- [Exercise description]: Print out all of the records exactly; no picture belongs in the result.
--- Entries shown Enclosed Below ---
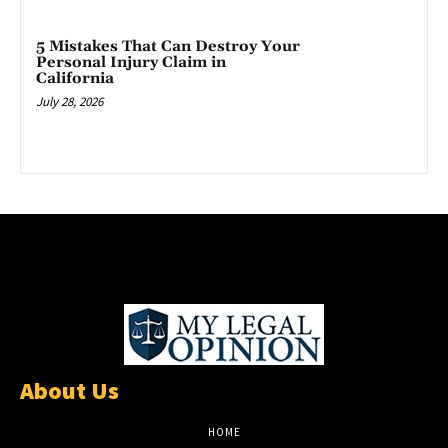
5 Mistakes That Can Destroy Your
Personal Injury Claim in
California
July 28, 2026
About Us
HOME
--- End of Enclosed Entries shown ---
- [Solution to this task]:
5 Mistakes That Can Destroy Your
Personal Injury Claim in
California
July 28, 2026
About Us
HOME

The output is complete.